▶ EXERCISE:
For the entries below, the expected answer is the line with "Lieblosigkeit zu zerbrechen, wie", the line with "neben Gedichten die fünf Romane", and every line between them, exactly as written, and nothing more.

(Saved entries)

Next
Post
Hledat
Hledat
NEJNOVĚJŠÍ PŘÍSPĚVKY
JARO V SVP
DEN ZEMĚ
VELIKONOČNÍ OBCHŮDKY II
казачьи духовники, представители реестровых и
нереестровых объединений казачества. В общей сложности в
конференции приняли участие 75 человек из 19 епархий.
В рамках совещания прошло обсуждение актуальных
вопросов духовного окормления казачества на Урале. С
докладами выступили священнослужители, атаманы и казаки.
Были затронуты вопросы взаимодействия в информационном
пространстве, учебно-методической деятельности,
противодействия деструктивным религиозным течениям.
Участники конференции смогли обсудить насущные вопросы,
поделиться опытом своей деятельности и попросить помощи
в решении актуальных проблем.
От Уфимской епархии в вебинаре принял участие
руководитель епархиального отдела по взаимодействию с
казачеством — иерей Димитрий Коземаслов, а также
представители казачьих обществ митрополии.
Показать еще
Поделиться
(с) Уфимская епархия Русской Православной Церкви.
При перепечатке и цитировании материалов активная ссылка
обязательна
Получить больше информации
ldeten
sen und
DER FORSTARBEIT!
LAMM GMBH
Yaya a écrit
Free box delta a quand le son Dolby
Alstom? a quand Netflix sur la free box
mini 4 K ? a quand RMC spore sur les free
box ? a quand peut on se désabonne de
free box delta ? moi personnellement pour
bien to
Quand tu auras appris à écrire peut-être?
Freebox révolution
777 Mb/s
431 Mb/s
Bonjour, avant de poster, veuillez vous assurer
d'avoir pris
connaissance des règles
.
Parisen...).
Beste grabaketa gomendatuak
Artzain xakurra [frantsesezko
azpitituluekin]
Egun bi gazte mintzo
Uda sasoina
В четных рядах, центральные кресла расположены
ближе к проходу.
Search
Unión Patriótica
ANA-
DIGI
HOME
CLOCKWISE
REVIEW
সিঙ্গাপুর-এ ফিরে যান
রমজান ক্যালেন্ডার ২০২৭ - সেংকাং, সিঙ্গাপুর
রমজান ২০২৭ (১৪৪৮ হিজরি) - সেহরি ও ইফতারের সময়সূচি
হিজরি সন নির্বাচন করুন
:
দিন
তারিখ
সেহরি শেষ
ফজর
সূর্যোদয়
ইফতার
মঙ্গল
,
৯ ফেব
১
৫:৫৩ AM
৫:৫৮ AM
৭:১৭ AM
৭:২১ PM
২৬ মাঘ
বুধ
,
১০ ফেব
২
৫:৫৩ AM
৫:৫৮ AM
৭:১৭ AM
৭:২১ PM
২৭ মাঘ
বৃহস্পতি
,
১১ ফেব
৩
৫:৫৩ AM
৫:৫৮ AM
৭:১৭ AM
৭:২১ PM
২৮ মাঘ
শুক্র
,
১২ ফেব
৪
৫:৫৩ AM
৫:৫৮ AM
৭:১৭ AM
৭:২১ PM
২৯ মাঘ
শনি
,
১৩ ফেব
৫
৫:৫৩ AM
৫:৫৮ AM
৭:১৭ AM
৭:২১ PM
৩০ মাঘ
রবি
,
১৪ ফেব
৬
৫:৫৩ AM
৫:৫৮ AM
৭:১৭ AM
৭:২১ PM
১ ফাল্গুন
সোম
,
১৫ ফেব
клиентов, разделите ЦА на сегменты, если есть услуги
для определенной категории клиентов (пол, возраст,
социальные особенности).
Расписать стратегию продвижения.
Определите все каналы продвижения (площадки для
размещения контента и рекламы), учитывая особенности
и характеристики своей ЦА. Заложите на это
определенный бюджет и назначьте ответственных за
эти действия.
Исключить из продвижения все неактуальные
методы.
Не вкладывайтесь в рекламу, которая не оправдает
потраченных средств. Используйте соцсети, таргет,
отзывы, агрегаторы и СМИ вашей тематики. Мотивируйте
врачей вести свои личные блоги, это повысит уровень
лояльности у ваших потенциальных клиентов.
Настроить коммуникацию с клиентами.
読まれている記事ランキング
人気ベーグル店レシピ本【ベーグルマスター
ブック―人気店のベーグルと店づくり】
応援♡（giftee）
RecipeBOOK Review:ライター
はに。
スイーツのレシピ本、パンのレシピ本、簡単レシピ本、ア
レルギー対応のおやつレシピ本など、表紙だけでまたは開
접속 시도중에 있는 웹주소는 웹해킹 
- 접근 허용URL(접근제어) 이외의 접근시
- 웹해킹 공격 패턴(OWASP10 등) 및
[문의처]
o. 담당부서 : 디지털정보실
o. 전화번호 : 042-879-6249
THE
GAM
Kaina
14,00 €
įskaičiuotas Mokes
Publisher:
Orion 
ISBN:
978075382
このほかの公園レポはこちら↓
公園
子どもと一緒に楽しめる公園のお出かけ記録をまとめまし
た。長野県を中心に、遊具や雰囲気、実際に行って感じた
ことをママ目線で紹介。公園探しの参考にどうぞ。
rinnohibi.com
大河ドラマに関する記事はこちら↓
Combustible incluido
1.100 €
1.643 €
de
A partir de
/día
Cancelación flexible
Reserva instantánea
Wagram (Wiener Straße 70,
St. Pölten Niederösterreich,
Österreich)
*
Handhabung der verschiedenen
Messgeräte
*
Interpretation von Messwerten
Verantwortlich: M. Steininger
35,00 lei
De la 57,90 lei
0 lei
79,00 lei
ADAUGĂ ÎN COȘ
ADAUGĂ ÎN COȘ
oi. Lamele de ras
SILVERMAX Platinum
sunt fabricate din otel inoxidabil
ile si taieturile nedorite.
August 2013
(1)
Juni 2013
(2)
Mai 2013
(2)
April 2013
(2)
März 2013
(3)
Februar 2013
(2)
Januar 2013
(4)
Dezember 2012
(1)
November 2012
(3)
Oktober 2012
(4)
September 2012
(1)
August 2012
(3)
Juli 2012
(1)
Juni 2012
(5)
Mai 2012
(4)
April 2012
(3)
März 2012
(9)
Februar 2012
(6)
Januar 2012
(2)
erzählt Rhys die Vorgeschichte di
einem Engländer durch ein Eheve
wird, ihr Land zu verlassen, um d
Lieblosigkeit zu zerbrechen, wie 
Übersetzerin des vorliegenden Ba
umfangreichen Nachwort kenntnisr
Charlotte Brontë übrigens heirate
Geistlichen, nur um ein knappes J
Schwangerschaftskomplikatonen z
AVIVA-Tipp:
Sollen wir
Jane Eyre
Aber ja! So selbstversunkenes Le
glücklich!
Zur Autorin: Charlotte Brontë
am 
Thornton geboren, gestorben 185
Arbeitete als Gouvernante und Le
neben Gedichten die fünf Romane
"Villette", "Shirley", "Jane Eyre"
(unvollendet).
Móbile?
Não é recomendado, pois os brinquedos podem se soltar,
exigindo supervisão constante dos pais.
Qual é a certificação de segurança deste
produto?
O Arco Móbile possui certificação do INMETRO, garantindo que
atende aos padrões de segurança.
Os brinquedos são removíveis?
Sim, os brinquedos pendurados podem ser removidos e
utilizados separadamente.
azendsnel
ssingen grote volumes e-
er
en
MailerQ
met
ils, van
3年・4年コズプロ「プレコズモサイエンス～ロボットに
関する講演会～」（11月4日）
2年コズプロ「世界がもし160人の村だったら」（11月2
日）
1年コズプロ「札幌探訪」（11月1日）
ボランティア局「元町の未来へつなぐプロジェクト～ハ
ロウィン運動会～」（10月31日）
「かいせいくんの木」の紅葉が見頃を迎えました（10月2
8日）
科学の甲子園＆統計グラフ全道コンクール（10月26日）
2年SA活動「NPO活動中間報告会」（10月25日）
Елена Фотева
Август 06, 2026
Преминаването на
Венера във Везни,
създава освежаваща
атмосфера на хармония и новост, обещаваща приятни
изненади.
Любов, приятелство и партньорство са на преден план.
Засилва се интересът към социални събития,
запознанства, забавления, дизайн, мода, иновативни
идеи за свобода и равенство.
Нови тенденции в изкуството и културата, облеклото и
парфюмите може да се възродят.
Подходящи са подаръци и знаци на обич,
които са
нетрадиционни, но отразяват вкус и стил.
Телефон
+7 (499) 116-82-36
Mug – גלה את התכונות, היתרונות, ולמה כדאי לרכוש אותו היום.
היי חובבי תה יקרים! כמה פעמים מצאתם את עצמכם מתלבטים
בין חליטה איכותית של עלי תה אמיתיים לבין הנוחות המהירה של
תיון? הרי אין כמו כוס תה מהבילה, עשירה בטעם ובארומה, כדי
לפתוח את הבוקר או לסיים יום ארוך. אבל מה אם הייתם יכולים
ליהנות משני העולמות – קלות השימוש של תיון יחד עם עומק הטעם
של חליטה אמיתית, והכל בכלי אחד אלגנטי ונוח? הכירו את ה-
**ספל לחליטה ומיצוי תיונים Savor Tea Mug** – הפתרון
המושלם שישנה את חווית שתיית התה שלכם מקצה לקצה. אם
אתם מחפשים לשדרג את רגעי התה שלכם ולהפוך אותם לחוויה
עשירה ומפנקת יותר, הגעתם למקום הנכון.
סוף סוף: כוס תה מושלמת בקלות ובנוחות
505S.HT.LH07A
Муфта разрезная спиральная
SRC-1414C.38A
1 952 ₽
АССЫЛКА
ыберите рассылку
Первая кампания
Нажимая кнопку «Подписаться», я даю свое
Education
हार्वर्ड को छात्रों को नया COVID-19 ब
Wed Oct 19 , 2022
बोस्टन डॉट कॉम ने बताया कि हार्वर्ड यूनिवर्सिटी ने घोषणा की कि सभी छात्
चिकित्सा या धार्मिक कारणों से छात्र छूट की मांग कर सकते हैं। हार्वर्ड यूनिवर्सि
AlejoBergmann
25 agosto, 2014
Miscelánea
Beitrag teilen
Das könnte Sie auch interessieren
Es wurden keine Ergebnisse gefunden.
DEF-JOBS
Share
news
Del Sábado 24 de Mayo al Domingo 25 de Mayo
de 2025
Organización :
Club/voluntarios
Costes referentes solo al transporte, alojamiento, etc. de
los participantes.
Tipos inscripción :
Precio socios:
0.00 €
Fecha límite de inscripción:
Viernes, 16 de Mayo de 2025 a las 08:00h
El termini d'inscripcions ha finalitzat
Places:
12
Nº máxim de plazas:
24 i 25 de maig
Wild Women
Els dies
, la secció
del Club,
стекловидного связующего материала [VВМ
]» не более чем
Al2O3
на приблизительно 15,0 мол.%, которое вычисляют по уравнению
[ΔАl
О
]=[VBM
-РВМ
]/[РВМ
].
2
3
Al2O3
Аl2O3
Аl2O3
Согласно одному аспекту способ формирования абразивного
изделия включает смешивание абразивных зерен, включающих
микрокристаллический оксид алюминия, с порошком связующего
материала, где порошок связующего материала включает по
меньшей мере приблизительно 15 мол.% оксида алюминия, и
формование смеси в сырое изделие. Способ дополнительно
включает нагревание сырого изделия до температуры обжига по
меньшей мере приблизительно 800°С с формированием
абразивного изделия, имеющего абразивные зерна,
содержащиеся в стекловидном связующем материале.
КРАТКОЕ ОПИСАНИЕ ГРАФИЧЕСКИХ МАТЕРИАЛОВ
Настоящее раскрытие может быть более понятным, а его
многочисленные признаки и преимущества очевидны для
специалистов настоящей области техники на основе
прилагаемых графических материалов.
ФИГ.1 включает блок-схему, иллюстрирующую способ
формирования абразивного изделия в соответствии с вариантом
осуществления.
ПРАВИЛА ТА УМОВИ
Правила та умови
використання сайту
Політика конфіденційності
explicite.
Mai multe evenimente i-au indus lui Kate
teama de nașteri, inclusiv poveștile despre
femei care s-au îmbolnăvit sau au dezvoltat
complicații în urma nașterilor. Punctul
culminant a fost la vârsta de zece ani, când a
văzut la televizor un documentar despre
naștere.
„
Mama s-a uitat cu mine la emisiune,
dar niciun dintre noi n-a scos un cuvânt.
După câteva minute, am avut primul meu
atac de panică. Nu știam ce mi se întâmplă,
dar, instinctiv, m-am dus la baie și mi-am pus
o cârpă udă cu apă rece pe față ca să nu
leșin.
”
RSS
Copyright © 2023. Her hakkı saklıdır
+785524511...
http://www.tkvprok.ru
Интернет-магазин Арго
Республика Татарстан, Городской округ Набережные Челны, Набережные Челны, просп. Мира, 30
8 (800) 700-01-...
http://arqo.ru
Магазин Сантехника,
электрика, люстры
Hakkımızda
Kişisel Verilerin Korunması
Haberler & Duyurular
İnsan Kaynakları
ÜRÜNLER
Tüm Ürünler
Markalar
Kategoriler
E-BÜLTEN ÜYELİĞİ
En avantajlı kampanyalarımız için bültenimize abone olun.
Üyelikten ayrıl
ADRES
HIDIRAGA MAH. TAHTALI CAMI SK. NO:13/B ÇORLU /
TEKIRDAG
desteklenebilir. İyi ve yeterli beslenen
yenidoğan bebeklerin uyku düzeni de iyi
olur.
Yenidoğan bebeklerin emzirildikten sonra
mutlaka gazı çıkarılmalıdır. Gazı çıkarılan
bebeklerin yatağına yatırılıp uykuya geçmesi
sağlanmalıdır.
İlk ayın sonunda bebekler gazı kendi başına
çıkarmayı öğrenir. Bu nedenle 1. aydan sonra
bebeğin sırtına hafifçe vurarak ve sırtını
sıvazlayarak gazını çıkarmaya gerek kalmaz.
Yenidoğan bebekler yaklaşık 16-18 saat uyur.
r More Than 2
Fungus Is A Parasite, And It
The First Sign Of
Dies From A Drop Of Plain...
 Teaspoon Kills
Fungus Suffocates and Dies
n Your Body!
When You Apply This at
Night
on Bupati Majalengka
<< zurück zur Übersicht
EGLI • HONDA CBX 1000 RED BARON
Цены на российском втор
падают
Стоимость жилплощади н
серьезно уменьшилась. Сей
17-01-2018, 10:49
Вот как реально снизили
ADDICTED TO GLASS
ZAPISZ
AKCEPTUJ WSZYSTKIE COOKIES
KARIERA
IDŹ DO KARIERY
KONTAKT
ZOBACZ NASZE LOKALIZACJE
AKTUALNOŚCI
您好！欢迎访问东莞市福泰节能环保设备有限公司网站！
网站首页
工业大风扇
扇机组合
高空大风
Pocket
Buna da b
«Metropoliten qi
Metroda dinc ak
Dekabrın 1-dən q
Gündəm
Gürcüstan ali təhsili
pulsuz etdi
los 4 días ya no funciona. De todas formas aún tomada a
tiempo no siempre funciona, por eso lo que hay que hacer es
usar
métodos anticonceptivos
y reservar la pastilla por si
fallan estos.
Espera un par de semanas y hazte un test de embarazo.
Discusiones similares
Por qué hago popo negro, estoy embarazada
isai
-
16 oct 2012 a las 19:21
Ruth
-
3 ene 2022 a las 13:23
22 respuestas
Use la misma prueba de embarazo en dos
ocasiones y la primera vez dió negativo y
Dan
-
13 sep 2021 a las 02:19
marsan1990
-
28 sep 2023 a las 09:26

▶ ANSWER TO THIS PROBLEM:
Lieblosigkeit zu zerbrechen, wie 
Übersetzerin des vorliegenden Ba
umfangreichen Nachwort kenntnisr
Charlotte Brontë übrigens heirate
Geistlichen, nur um ein knappes J
Schwangerschaftskomplikatonen z
AVIVA-Tipp:
Sollen wir
Jane Eyre
Aber ja! So selbstversunkenes Le
glücklich!
Zur Autorin: Charlotte Brontë
am 
Thornton geboren, gestorben 185
Arbeitete als Gouvernante und Le
neben Gedichten die fünf Romane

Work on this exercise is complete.